Lucy Poole, Head of Government Digital Experience, Digital Transformation Agency, Australia

By Medha Basu

Women in GovTech Special Report 2019.

How do you use technology/policy to improve citizens’ lives? Tell us about your role or organisation.

Developing services based on people’s key life events allows governments to deliver the highest impact support to people when they need it the most. Research tells us that designing services around life events aligns with how people think about interacting with government. One of the greatest challenges to this approach is that support for key life events involves services delivered across agencies and layers of government. We have been exploring this at the Digital Transformation Agency.

Often teams or individual agencies put more effort into refining and improving their own services without first stepping back and looking at the ecosystem as a whole and their role in it. We know from our research that while a singular experience with government may be satisfactory, it’s the collective experience that determines perceptions and one’s characterisation of government performance. Agencies working independently miss opportunities to deliver more impactful, innovative and scalable solutions.

Our experience is that adopting a customer-centric approach is the ‘secret sauce’ for bringing agencies and jurisdictions together to collaborate and solve complex problems together. Working through the lens of the customer quickly establishes common purpose, around which collaboration and joined-up services can be unlocked.

Technology is only part of the solution; we will continue to support all parts of society, especially vulnerable cohorts, with multiple channels and delivery options. But it’s still an incredibly important part of the equation – it provides the means to give consumers choice through personalisation options meaning that services are accessed where and when they need them, in a way that makes sense. Technology and data analytics also enable government to organise itself better and make decisions that benefit customers and meet community expectations.

What has been your biggest achievement in 2019?

A particularly momentous occasion was when the Australian Data Digital Council (a Council of Australian Government level council) endorsed our principles guiding national life event-based initiatives. These principles enable the design and delivery of changes that transform services. Cross jurisdiction collaboration can be challenging and needs a shared commitment to cross-jurisdiction service improvement, with consistent governance and policy mechanisms at Ministerial and agency levels to work.

For me, it wasn’t so much that principles per se had been agreed. Instead, the move signalled a real shift in government’s digital transformation maturity and it acknowledged the ‘legitimacy’ of life events to deliver joined-up services and leverage the insights and capabilities of all partners.

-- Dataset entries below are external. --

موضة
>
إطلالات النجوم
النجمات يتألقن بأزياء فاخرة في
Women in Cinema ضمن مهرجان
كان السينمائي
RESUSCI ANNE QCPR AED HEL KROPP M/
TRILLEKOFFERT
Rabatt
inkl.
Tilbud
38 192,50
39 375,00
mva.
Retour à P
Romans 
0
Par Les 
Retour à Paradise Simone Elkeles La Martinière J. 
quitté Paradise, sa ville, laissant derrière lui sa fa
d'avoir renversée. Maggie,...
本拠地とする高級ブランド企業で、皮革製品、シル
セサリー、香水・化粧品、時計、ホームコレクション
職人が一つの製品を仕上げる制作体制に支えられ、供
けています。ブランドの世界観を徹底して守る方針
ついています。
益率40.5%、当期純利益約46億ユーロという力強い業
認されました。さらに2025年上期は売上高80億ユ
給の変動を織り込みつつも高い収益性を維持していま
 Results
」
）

Our commitment to the methodology had paid off – the time spent building capability, advocating and networking had been worth it. I was incredibly proud of the govX team.

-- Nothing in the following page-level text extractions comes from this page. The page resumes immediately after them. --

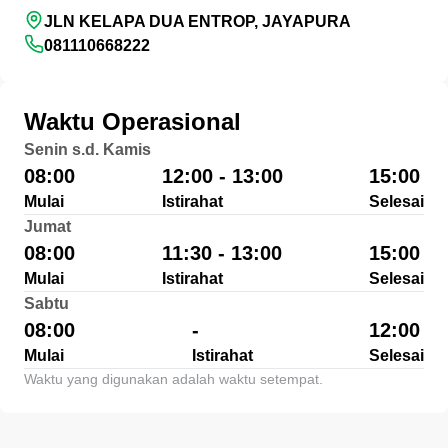
JLN KELAPA DUA ENTROP, JAYAPURA
081110668222
Waktu Operasional
Senin s.d. Kamis
08:00
12:00 - 13:00
15:00
Mulai
Istirahat
Selesai
Jumat
08:00
11:30 - 13:00
15:00
Mulai
Istirahat
Selesai
Sabtu
08:00
-
12:00
Mulai
Istirahat
Selesai
Waktu yang digunakan adalah waktu setempat.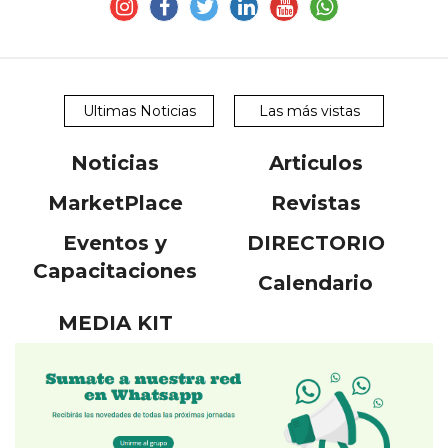
Ultimas Noticias
Las más vistas
Noticias
Articulos
MarketPlace
Revistas
Eventos y
DIRECTORIO
Capacitaciones
Calendario
MEDIA KIT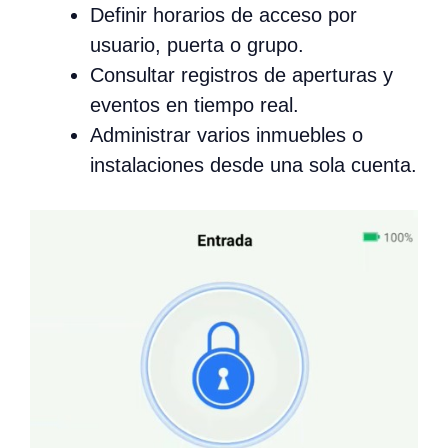
Definir horarios de acceso por
usuario, puerta o grupo.
Consultar registros de aperturas y
eventos en tiempo real.
Administrar varios inmuebles o
instalaciones desde una sola cuenta.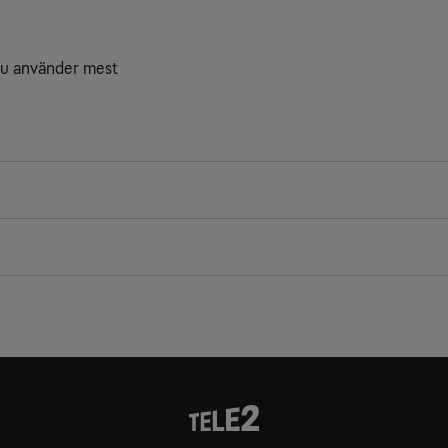
du använder mest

What is the best thing you have experienced in your career?

Working with the talented people at the Digital Transformation Agency who have an unrelenting drive for human centred design and the courage to tackle the most complex of problems for the people of Australia.

If you were to share one piece of advice that you learned in 2019, what would it be?

In 2019 I was reminded to stay focused on my strategic intent and to seek out and listen to many different viewpoints, especially those you don’t necessarily agree with.